Tell us about a typical day?
I am doing my cardiology fellowship. I am not quite a cardiologist yet, but I just have about three years to go. I currently work as a specialist in Medical ICU, which is the highest intensive care unit in Slovenia. It seems like a stressful job, but I love it because it’s so me – it’s fast paced and you’re always on the go. You get in a patient, you do whatever you can and then you’re on to the next.
On a typical day I start work at 7.15am and finish at around 3.30pm. I pick up my two-year-old boy from kindergarten and then in the evening my partner and I juggle childcare and exercise. It’s in the evenings that I do my other job – I’m certified to teach five different LES MILLS programs, but it’s just BODYATTACK and CXWORX that I teach regularly.
Is this mix of medicine and fitness the career you always planned?
I have a father who’s a physicist – he’s a lunatic who will work all night – and because of that I always knew that I don’t share such a special talent or passion for raw science. I went into medicine because it satisfies my love of science, but it’s very broad – and I wanted to keep my options open. At the beginning, I didn’t even know if I wanted to work with patients. I thought I might work in a lab or for a pharmaceutical company. But during med school I realized that working with patients is pretty cool and rewarding.
It was also during med school that I got into group fitness. I was looking to replicate the group dynamic I enjoyed when I was a dancer in my younger years. Training to be an instructor has helped a lot in my medical profession – you learn how to step up and perform, you know, to be loud, to be heard and be clear.
What have you experienced in medicine that drives your commitment to fitness?
Every day I am surrounded reminders of the importance of a healthy lifestyle.
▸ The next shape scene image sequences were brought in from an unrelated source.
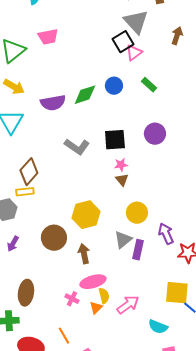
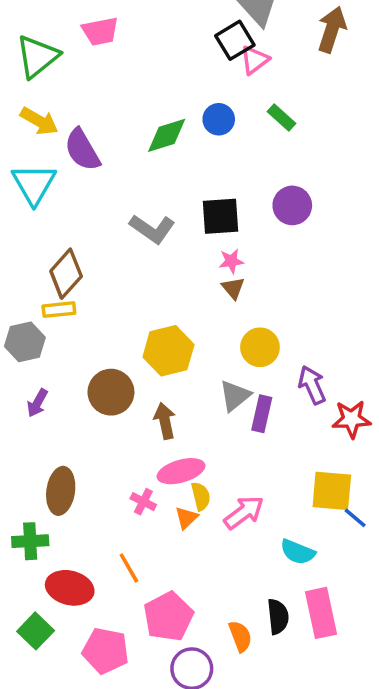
brown arrow: (177, 36) -> (332, 30), size x1.4
purple semicircle: (53, 103) -> (82, 150), moved, turned 70

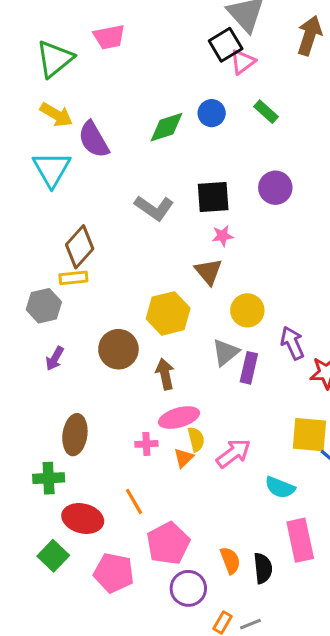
brown triangle: (233, 288) -> (209, 272), moved, size x1.4
pink cross: (143, 502) -> (146, 444), turned -30
black semicircle: (278, 617) -> (263, 568), moved

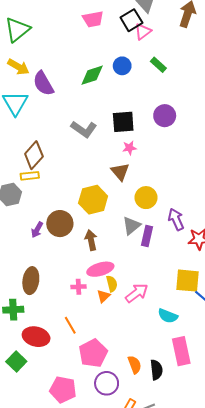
pink trapezoid: (109, 37) -> (93, 19), moved
purple arrow: (55, 359) -> (37, 230), moved
pink pentagon: (114, 573) -> (63, 390), moved

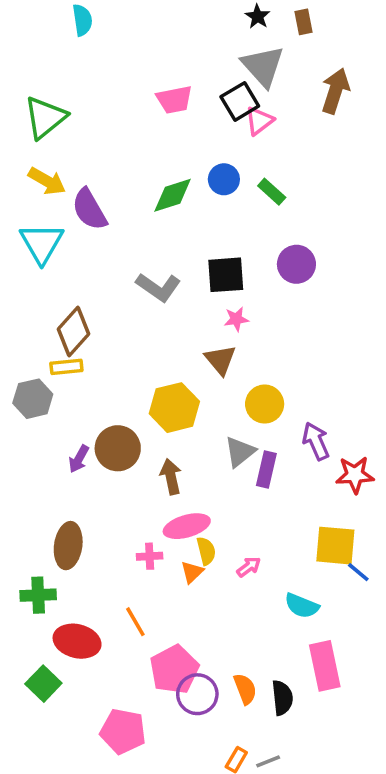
green rectangle: (158, 65) -> (272, 192), moved
pink arrow: (137, 293) -> (249, 567), size x0.6
purple circle: (107, 383) -> (197, 694), moved

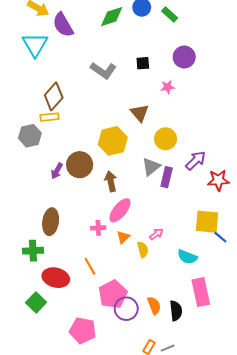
black square: (226, 275) -> (143, 63), size x0.6
pink star: (236, 319) -> (168, 87), moved
purple arrow: (316, 441) -> (196, 161), turned 70
pink ellipse: (187, 526) -> (120, 210), turned -35
yellow semicircle: (206, 551) -> (143, 250), moved

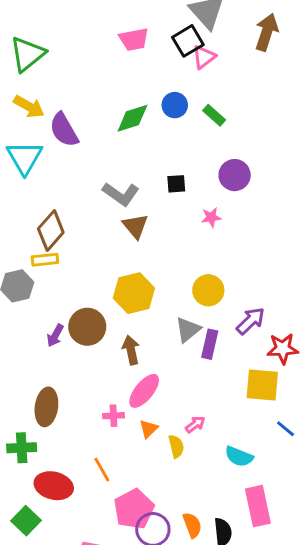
brown triangle: (140, 113) -> (135, 226), moved
yellow square: (207, 222) -> (262, 385), moved

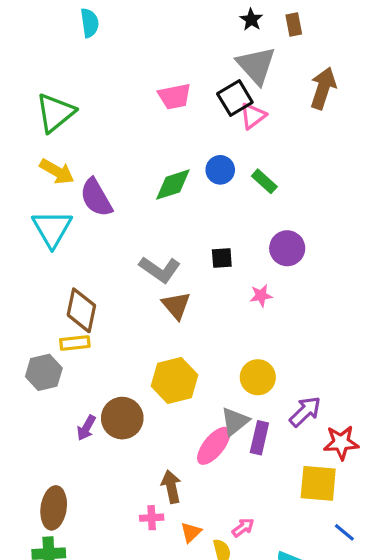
brown diamond: (51, 230) -> (81, 310), turned -30
brown arrow: (131, 350) -> (171, 487), moved
pink ellipse: (144, 391) -> (214, 446), moved
brown ellipse: (46, 407) -> (54, 508), moved

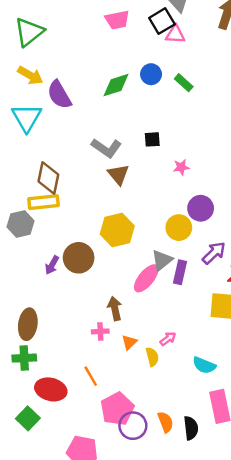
pink triangle: (253, 116) -> (175, 34), turned 40
purple circle: (287, 248) -> (201, 208), moved
yellow rectangle: (75, 343) -> (44, 202), size x1.4

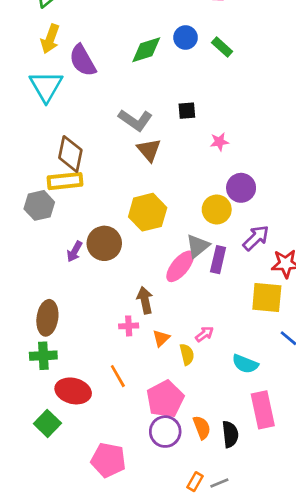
yellow arrow: (30, 75) -> (50, 39), turned 80
pink pentagon: (117, 409) -> (165, 399), moved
Working as an ICU doctor we deal with heart attacks on a daily basis. Our unit covers around 1000 myocardial infarctions [heart attacks] every year. We see so many unhealthy people, mostly obese, mostly smokers, and often pretty young. Whenever a young person with a myocardial infarction comes in it reminds you how critical a healthy lifestyle is.
So what’s the secret to a healthy lifestyle?
Eat well and move. It’s that simple. However, there is no short cut, you have to do both, just one is not enough.
What do you think is the best type of training and why?
For years I have been a cardio chick – I love cardio training, particularly running. Weight training was never something I was interested in, but that’s changed. I now realize the importance of balance and how weight training is something everyone should do. Be warned, when you first start out, the first few sessions of weight training can sometimes feel a little boring. But then you find a challenge and you get hooked. And when you start weight training it transforms your physique!
What’s your eating philosophy? Do you follow a diet?
Just like exercise, healthy eating is all about balance, and listening to your body.
I eat everything in balance, but I’ve figured out that for me carbohydrates usually make me really tired. I know that if I have pasta I will need to go straight to bed, and that I’ll feel shitty afterwards, so I steer clear of carbs. Sugar is something I eat from time to time, but I’ve always been someone who prefers salty food over sweat treats.
You work full time, teach group fitness classes, train six times a week, and have a young child … Where do you get your motivation?
I think it’s very important that exercise becomes a way of life. I am very thankful to my parents that they introduced exercise, specifically dance, into my life from a young age, and now I feel the motivation to exercise is within me.
I know how good I feel after exercise, I have more energy and I feel great. My partner will tell you that if I don’t do exercise I’m grumpy!
So what’s your best piece of advice for someone seeking your resolve?
Just start moving regularly. Regularity is the key. Once you do it regularly that’s when you start to feel all the psychological and mental benefits. If you only exercise once a week you will just end up tired for a few days afterwards. If you do it three to four times a week you will really notice the difference. You will start to feel so much better.